Abstract:Point cloud segmentation is one of the most important tasks in computer vision with widespread scientific, industrial, and commercial applications. The research thereof has resulted in many breakthroughs in 3D object and scene understanding. Previous methods typically utilized hierarchical architectures for feature representation. However, the commonly used sampling and grouping methods in hierarchical networks are only based on point-wise three-dimensional coordinates, ignoring local semantic homogeneity of point clusters. Additionally, the prevalent Farthest Point Sampling (FPS) method is often a computational bottleneck. To address these issues, we propose a novel 3D point cloud representation network, called Dynamic Clustering Transformer Network (DCTNet). It has an encoder-decoder architecture, allowing for both local and global feature learning.

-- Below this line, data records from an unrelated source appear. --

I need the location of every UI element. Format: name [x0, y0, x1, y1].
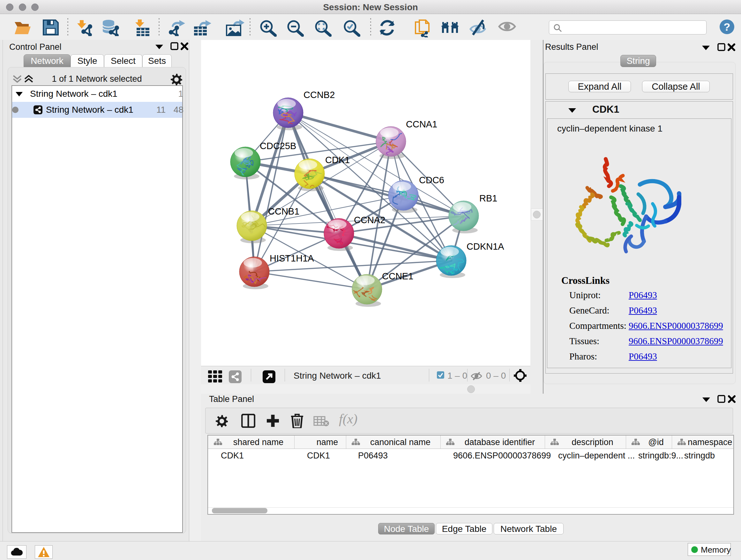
svg-text:RB1: RB1 — [479, 193, 497, 203]
svg-text:HIST1H1A: HIST1H1A — [270, 253, 314, 263]
svg-text:CDC25B: CDC25B — [260, 141, 296, 151]
svg-text:?: ? — [724, 21, 731, 33]
svg-text:CCNA2: CCNA2 — [354, 215, 385, 225]
svg-text:CCNB2: CCNB2 — [304, 90, 335, 100]
svg-text:CDK1: CDK1 — [325, 155, 350, 165]
svg-text:CCNB1: CCNB1 — [268, 206, 299, 216]
svg-text:CCNA1: CCNA1 — [406, 119, 437, 129]
svg-text:CCNE1: CCNE1 — [382, 271, 413, 281]
svg-text:CDKN1A: CDKN1A — [467, 241, 504, 252]
svg-text:CDC6: CDC6 — [419, 175, 444, 185]
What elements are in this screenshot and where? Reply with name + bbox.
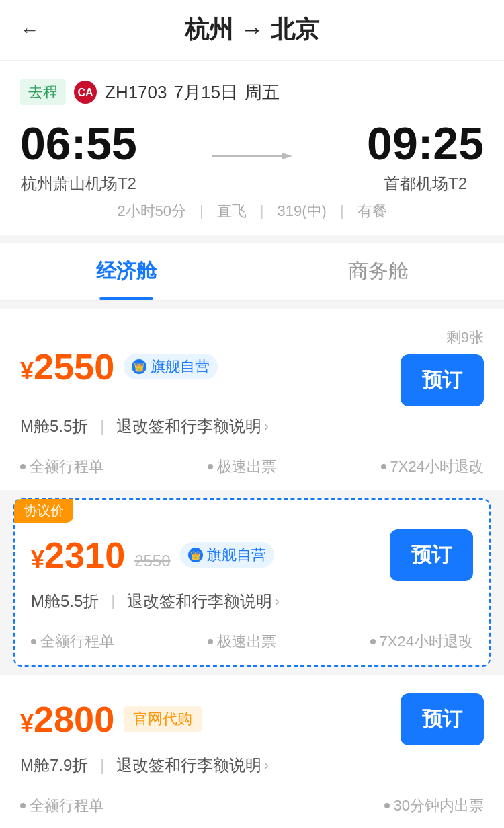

Specifically, we propose novel semantic feature-based dynamic sampling and clustering methods in the encoder, which enables the model to be aware of local semantic homogeneity for local feature aggregation. Furthermore, in the decoder, we propose an efficient semantic feature-guided upsampling method. Our method was evaluated on an object-based dataset (ShapeNet), an urban navigation dataset (Toronto-3D), and a multispectral LiDAR dataset, verifying the performance of DCTNet across a wide variety of practical engineering applications. The inference speed of DCTNet is 3.8-16.8$\times$ faster than existing State-of-the-Art (SOTA) models on the ShapeNet dataset, while achieving an instance-wise mIoU of $86.6\%$, the current top score. Our method similarly outperforms previous methods on the other datasets, verifying it as the new State-of-the-Art in point cloud segmentation.